ピヌッチャが新しい宿泊客が来るたびにこんな話を持ち出すのも、隅っこのテーブルでひとりぽつんと座る私への気遣い。もっと言うと、東洋人への訝しげな彼らの視線から私を守ってくれようとしていたのではないかと、今にしてみれば思う。

なんてったって朝食が最高

ところで、この朝食にこそ、この宿の一番の魅力がある。何がすごいって、まず中身がすごい。

イタリアの朝食といえば、普通は、カプチーノかエスプレッソに、クロワッサンにジャムが入ったデニッシュのような甘いパンで終わり。いわゆるコンチネンタル風よりもさらに質素で、ラスクのような乾燥パンにジャムだけなんて宿もたくさんある。ところが、ピヌッチャの作る朝ごはんは全く違う。

「イタリア式のシンプルな朝食はドイツ人やスイス人には受けないのよ」ピヌッチャはそう言うけれど、それにしたっていわゆるスクランブルエッグだのソーセージだのが並ぶホテルの朝食なんかとも違う。
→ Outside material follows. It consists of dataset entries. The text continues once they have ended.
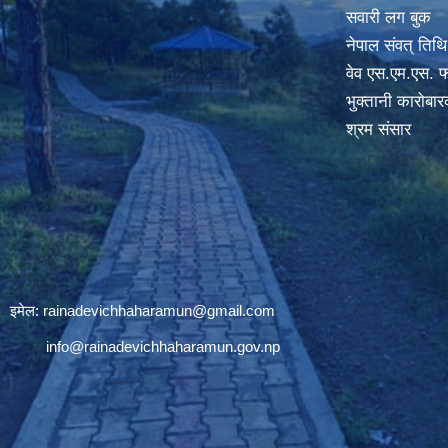
सवारी लग बुक
नेपाल संवत् तिथि
वेव एस.एम.एस. फ
भुक्तानी कारोबा
श्रम संसार
इमेल:
rainadevichhaharamun@gmail.com
info@rainadevichhaharamun.gov.np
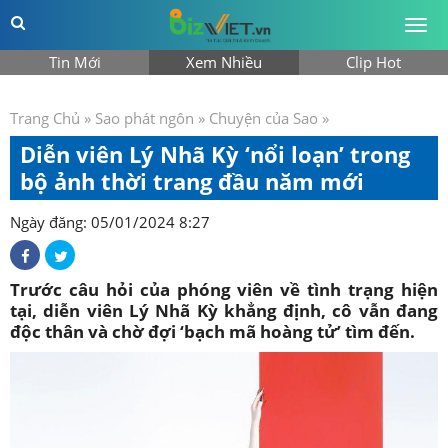
Togg
men
Tin Mới
Xem Nhiều
Clip Hot
Trang Chủ
»
Sao phát ngôn
»
Chuyện của Sao
»
Diễn viên Lý Nhã Kỳ ‘nổi loạn’ trong
bộ ảnh thời trang đầu năm mới
Ngày đăng: 05/01/2024 8:27
Trước câu hỏi của phóng viên về tình trạng hiện
tại, diễn viên Lý Nhã Kỳ khẳng định, cô vẫn đang
độc thân và chờ đợi ‘bạch mã hoàng tử’ tìm đến.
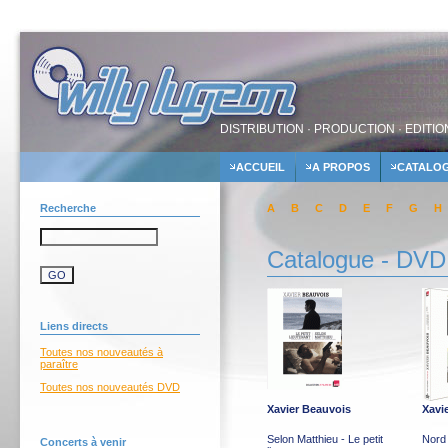
DISTRIBUTION · PRODUCTION · EDITIO
ACCUEIL
A PROPOS
CATALO
Recherche
A
B
C
D
E
F
G
H
Catalogue - DVD
Liens directs
Toutes nos nouveautés à
paraître
Toutes nos nouveautés DVD
Xavier Beauvois
Xavi
Selon Matthieu - Le petit
Nord 
Concerts à venir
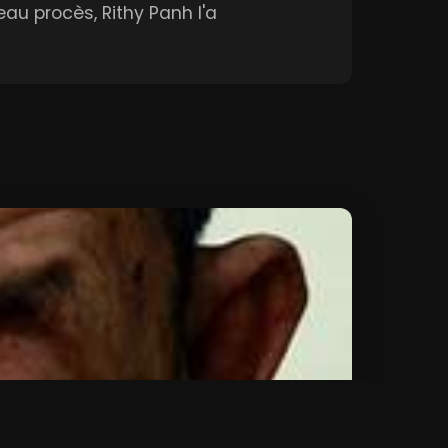
au procès, Rithy Panh l'a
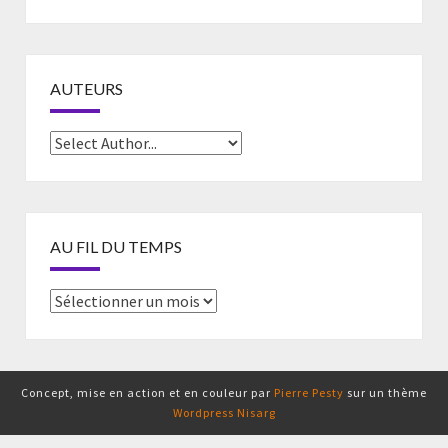
AUTEURS
AU FIL DU TEMPS
Au
fil
du
temps
Concept, mise en action et en couleur par
Pierre Pesty
sur un thème
Wordpress Nisarg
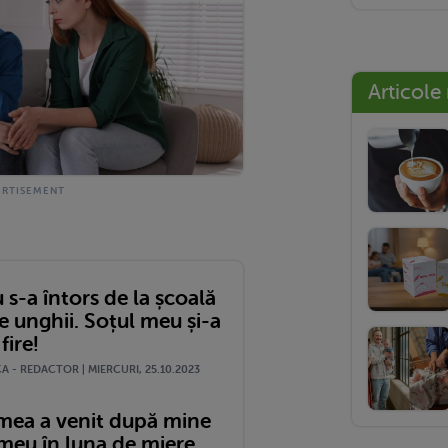
Articole
 s-a întors de la școală
e unghii. Soțul meu și-a
 fire!
 - REDACTOR | MIERCURI, 25.10.2023
mea a venit după mine
 meu în luna de miere...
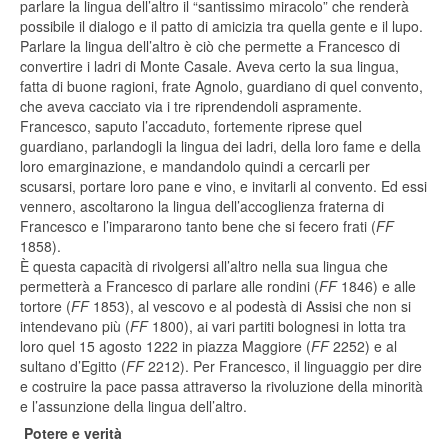
parlare la lingua dell’altro il “santissimo miracolo” che renderà
possibile il dialogo e il patto di amicizia tra quella gente e il lupo.
Parlare la lingua dell’altro è ciò che permette a Francesco di
convertire i ladri di Monte Casale. Aveva certo la sua lingua,
fatta di buone ragioni, frate Agnolo, guardiano di quel convento,
che aveva cacciato via i tre riprendendoli aspramente.
Francesco, saputo l’accaduto, fortemente riprese quel
guardiano, parlandogli la lingua dei ladri, della loro fame e della
loro emarginazione, e mandandolo quindi a cercarli per
scusarsi, portare loro pane e vino, e invitarli al convento. Ed essi
vennero, ascoltarono la lingua dell’accoglienza fraterna di
Francesco e l’impararono tanto bene che si fecero frati (
FF
1858).
È questa capacità di rivolgersi all’altro nella sua lingua che
permetterà a Francesco di parlare alle rondini (
FF
1846) e alle
tortore (
FF
1853), al vescovo e al podestà di Assisi che non si
intendevano più (
FF
1800), ai vari partiti bolognesi in lotta tra
loro quel 15 agosto 1222 in piazza Maggiore (
FF
2252) e al
sultano d’Egitto (
FF
2212). Per Francesco, il linguaggio per dire
e costruire la pace passa attraverso la rivoluzione della minorità
e l’assunzione della lingua dell’altro.
Potere e verità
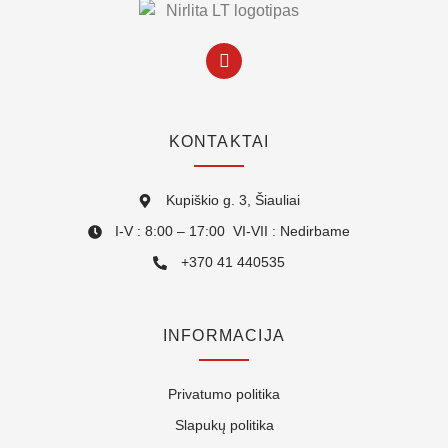
KONTAKTAI
Kupiškio g. 3, Šiauliai
I-V : 8:00 – 17:00 VI-VII : Nedirbame
+370 41 440535
INFORMACIJA
Privatumo politika
Slapukų politika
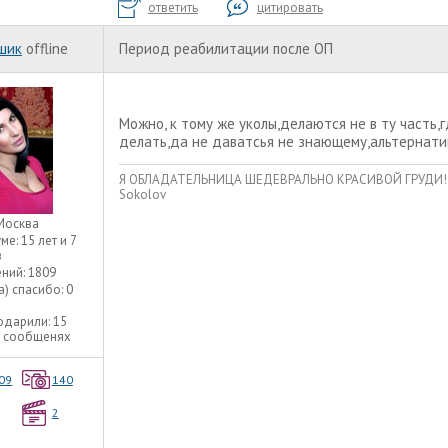
ответить
цитировать
шик
offline
Период реабилитации после ОП
Можно, к тому же уколы,делаются не в ту часть,
делать,да не даватсья не знающему,альтернатив
Я ОБЛАДАТЕЛЬНИЦА ШЕДЕВРАЛЬНО КРАСИВОЙ ГРУДИ!!! Уве
Sokolov
Москва
уме:
15 лет и 7
в
ний:
1809
а) спасибо:
0
одарили:
15
5 сообщенях
09
140
2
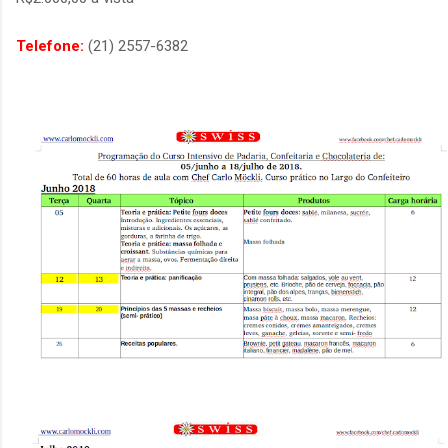
Telefone:
(21) 2557-6382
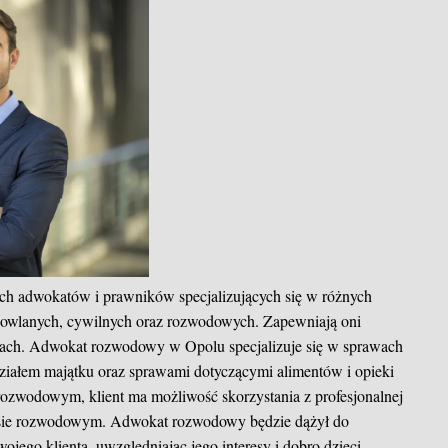
h adwokatów i prawników specjalizujących się w różnych
owlanych, cywilnych oraz rozwodowych. Zapewniają oni
rach. Adwokat rozwodowy w Opolu specjalizuje się w sprawach
ziałem majątku oraz sprawami dotyczącymi alimentów i opieki
ozwodowym, klient ma możliwość skorzystania z profesjonalnej
cesie rozwodowym. Adwokat rozwodowy będzie dążył do
wojego klienta, uwzględniając jego interesy i dobro dzieci.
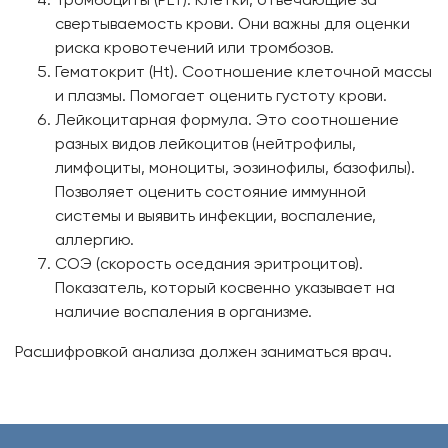
свертываемость крови. Они важны для оценки
риска кровотечений или тромбозов.
Гематокрит (Ht). Соотношение клеточной массы
и плазмы. Помогает оценить густоту крови.
Лейкоцитарная формула. Это соотношение
разных видов лейкоцитов (нейтрофилы,
лимфоциты, моноциты, эозинофилы, базофилы).
Позволяет оценить состояние иммунной
системы и выявить инфекции, воспаление,
аллергию.
СОЭ (скорость оседания эритроцитов).
Показатель, который косвенно указывает на
наличие воспаления в организме.
Расшифровкой анализа должен заниматься врач.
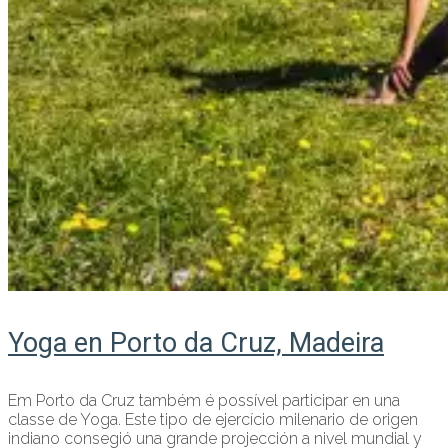
Yoga en Porto da Cruz, Madeira
Em Porto da Cruz também é possível participar en una
classe de Yoga. Este tipo de ejercício milenario de origen
indiano consegió una grande projección a nivel mundial y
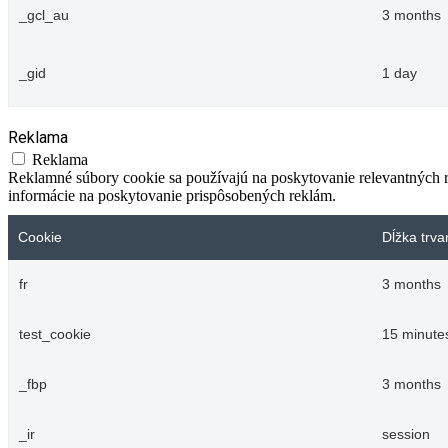
_gcl_au
3 months
_gid
1 day
Reklama
Reklama
Reklamné súbory cookie sa používajú na poskytovanie relevantných
informácie na poskytovanie prispôsobených reklám.
Cookie
Dĺžka trva
fr
3 months
test_cookie
15 minute
_fbp
3 months
_ir
session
手作りタルトやビスコッティは言わずもがな、フォカッチャにアスパラガスのキッシュ、生ハムとサラミの盛り合わせに揚げたてパン、ブルスケッタ、畑で採れたフルーツでつくったマチェドニア……。テーブルに収まりきれないくらいの家庭料理が並ぶ。


B&Bのマンマ、ピヌッチャが作ってくれた朝食

そして、大きな体格をさらに上回る大らかな人柄で、イタリア語が通じないスイス人やドイツ人とは、この世代のピエモンテ人ならではのお得意のフランス語を駆使して、果敢にコミュニケーションをとる。

それでもダメなときは身ぶり手振りのボディランゲージ。ぶっきらぼうだったドイツ人の客も気がつけば笑顔に。ピヌッチャという太陽で照らされて、いつの間にかみんながひとつの温かい空気に包まれる朝の時間、これもまた、この宿のもうひとつの名物だ。